Your objective: In the entries, find all lines that hold the word "header" and copy them.

[Document layout detection data]
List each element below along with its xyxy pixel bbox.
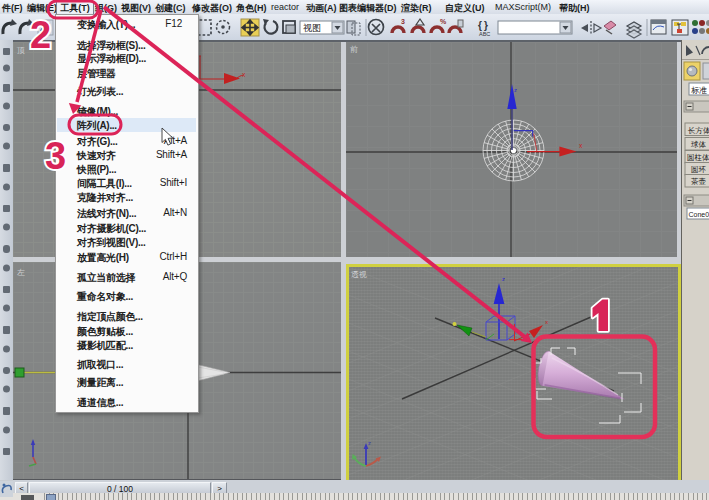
- svg-text:z: z: [368, 440, 371, 446]
- svg-text:Cone0: Cone0: [689, 211, 709, 218]
- svg-text:标准: 标准: [691, 86, 707, 95]
- svg-text:3: 3: [401, 18, 405, 25]
- svg-text:视图: 视图: [303, 23, 321, 33]
- svg-text:圆环: 圆环: [691, 165, 707, 174]
- svg-text:x: x: [545, 319, 548, 325]
- svg-text:z: z: [514, 87, 517, 93]
- svg-text:x: x: [242, 71, 246, 78]
- svg-text:x: x: [579, 142, 583, 149]
- svg-text:茶壶: 茶壶: [691, 177, 707, 186]
- svg-text:%: %: [440, 18, 447, 25]
- svg-text:z: z: [502, 276, 505, 282]
- svg-text:ABC: ABC: [479, 31, 490, 37]
- svg-text:长方体: 长方体: [687, 126, 709, 135]
- svg-text:球体: 球体: [691, 140, 707, 149]
- svg-text:圆柱体: 圆柱体: [687, 153, 709, 162]
- svg-text:{ }: { }: [478, 20, 488, 31]
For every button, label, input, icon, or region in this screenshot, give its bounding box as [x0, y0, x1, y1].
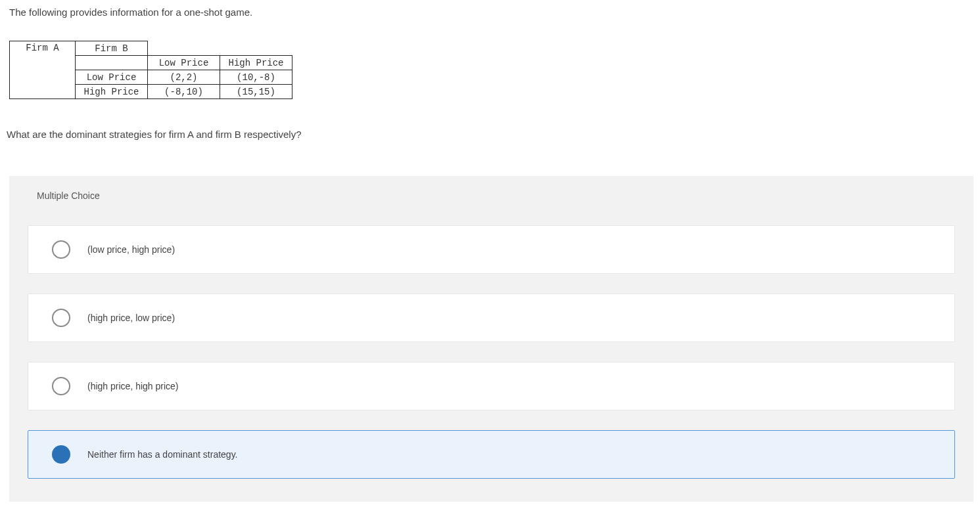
option-d[interactable]: Neither firm has a dominant strategy. — [28, 430, 955, 479]
cell-lh: (10,-8) — [220, 70, 292, 85]
mc-header: Multiple Choice — [9, 176, 973, 215]
empty-cell — [220, 41, 292, 56]
multiple-choice-container: Multiple Choice (low price, high price) … — [9, 176, 973, 502]
option-a[interactable]: (low price, high price) — [28, 225, 955, 274]
row-header-high: High Price — [76, 85, 148, 99]
cell-hl: (-8,10) — [148, 85, 220, 99]
empty-header — [76, 56, 148, 70]
col-header-high: High Price — [220, 56, 292, 70]
payoff-table: Firm A Firm B Low Price High Price Low P… — [9, 41, 292, 99]
empty-cell — [148, 41, 220, 56]
option-b[interactable]: (high price, low price) — [28, 294, 955, 342]
option-b-label: (high price, low price) — [87, 313, 175, 323]
radio-icon-selected — [52, 445, 70, 464]
option-c-label: (high price, high price) — [87, 381, 179, 391]
radio-icon — [52, 309, 70, 327]
cell-ll: (2,2) — [148, 70, 220, 85]
intro-text: The following provides information for a… — [7, 7, 973, 18]
row-header-low: Low Price — [76, 70, 148, 85]
firm-b-label: Firm B — [76, 41, 148, 56]
col-header-low: Low Price — [148, 56, 220, 70]
radio-icon — [52, 240, 70, 259]
radio-icon — [52, 377, 70, 395]
firm-a-label: Firm A — [10, 41, 76, 99]
cell-hh: (15,15) — [220, 85, 292, 99]
option-d-label: Neither firm has a dominant strategy. — [87, 449, 238, 460]
option-a-label: (low price, high price) — [87, 244, 175, 255]
question-text: What are the dominant strategies for fir… — [7, 129, 973, 140]
options-area: (low price, high price) (high price, low… — [9, 215, 973, 502]
option-c[interactable]: (high price, high price) — [28, 362, 955, 410]
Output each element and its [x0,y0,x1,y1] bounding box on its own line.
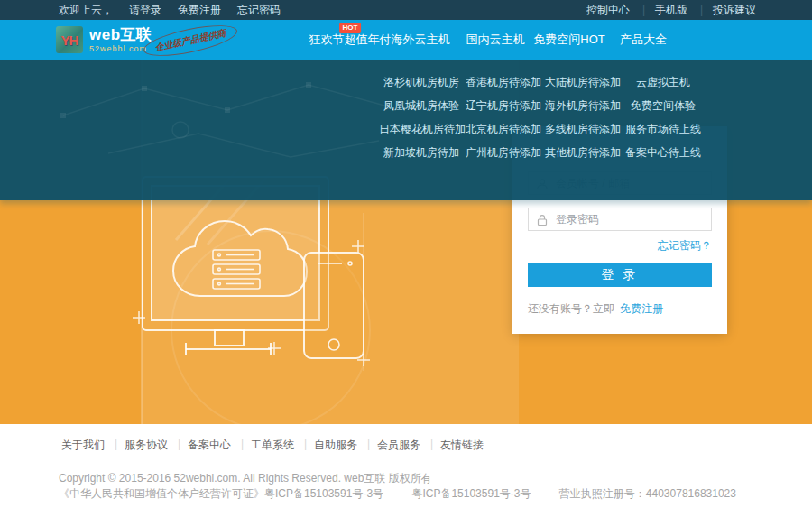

Solution:
mc-header: Multiple Choice — [9, 176, 973, 215]
row-header-high: High Price — [76, 85, 148, 99]
empty-header — [76, 56, 148, 70]
col-header-high: High Price — [220, 56, 292, 70]
row-header-low: Low Price — [76, 70, 148, 85]
col-header-low: Low Price — [148, 56, 220, 70]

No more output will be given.